Your reproduction of the entries should be exact and should contain no pictures.

----- Supplied data

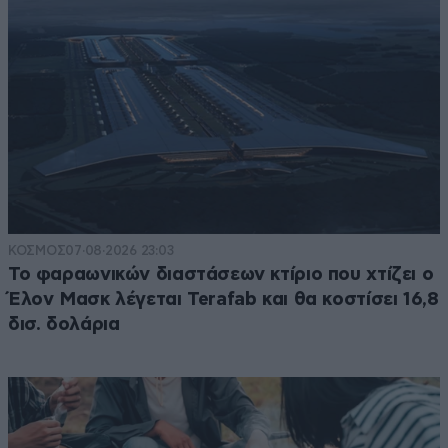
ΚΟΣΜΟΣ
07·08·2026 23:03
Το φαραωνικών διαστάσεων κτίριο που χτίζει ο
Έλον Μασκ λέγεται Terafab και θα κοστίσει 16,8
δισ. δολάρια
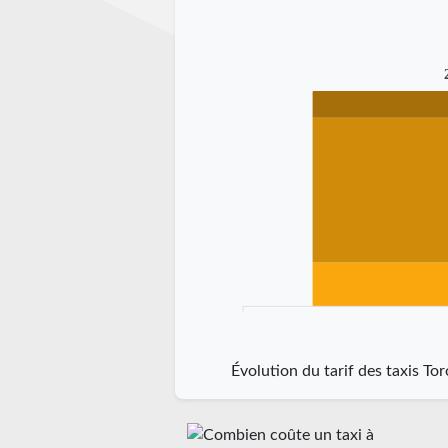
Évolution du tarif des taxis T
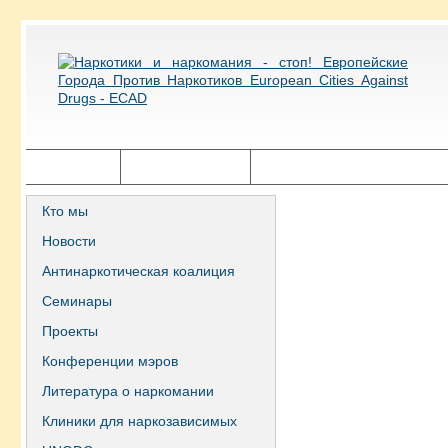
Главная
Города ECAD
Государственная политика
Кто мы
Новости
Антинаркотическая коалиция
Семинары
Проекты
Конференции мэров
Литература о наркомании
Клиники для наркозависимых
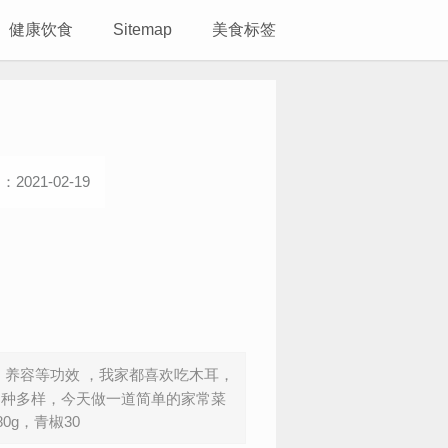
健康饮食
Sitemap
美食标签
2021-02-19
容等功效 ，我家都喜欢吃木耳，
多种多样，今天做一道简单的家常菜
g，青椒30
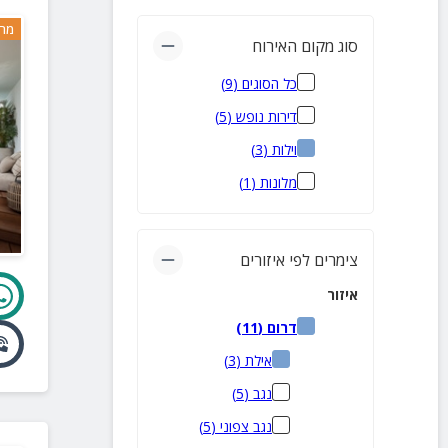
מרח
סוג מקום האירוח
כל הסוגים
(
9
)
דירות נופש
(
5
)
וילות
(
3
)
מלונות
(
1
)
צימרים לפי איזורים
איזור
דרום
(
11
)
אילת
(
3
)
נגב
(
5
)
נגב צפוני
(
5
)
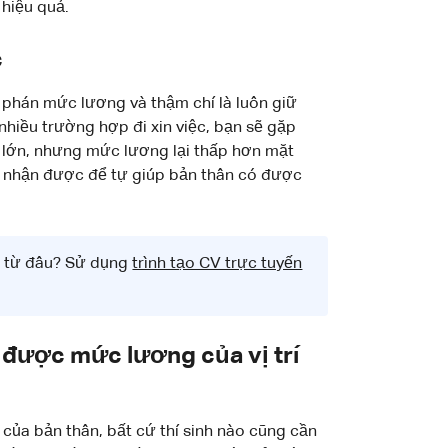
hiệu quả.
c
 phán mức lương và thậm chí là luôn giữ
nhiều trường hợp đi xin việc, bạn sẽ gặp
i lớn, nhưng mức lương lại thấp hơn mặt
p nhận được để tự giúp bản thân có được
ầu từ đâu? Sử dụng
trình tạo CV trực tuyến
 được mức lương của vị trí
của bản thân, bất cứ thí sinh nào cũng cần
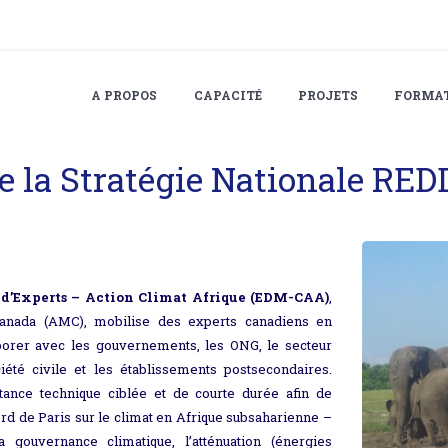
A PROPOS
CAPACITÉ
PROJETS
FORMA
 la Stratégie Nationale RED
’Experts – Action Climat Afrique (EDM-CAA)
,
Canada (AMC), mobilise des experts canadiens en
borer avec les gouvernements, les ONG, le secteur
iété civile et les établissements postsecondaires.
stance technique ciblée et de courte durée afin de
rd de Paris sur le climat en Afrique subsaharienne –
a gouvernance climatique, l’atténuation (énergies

----------

▶ Task answer:
ΚΟΣΜΟΣ
07·08·2026 23:03
Το φαραωνικών διαστάσεων κτίριο που χτίζει ο
Έλον Μασκ λέγεται Terafab και θα κοστίσει 16,8
δισ. δολάρια
Évolution du tarif des taxis T
Главная
Города ECAD
Государственная политика
Кто мы
Новости
Антинаркотическая коалиция
Семинары
Проекты
Конференции мэров
Литература о наркомании
Клиники для наркозависимых
健康饮食
Sitemap
美食标签
2021-02-19
容等功效 ，我家都喜欢吃木耳，
多种多样，今天做一道简单的家常菜
g，青椒30
מרח
סוג מקום האירוח
כל הסוגים
(
9
)
דירות נופש
(
5
)
וילות
(
3
)
מלונות
(
1
)
צימרים לפי איזורים
איזור
דרום
(
11
)
אילת
(
3
)
נגב
(
5
)
נגב צפוני
(
5
)
hiệu quả.
c
 phán mức lương và thậm chí là luôn giữ
nhiều trường hợp đi xin việc, bạn sẽ gặp
i lớn, nhưng mức lương lại thấp hơn mặt
p nhận được để tự giúp bản thân có được
ầu từ đâu? Sử dụng
trình tạo CV trực tuyến
 được mức lương của vị trí
của bản thân, bất cứ thí sinh nào cũng cần
A PROPOS
CAPACITÉ
PROJETS
FORMA
 la Stratégie Nationale RED
’Experts – Action Climat Afrique (EDM-CAA)
,
Canada (AMC), mobilise des experts canadiens en
borer avec les gouvernements, les ONG, le secteur
iété civile et les établissements postsecondaires.
stance technique ciblée et de courte durée afin de
rd de Paris sur le climat en Afrique subsaharienne –
a gouvernance climatique, l’atténuation (énergies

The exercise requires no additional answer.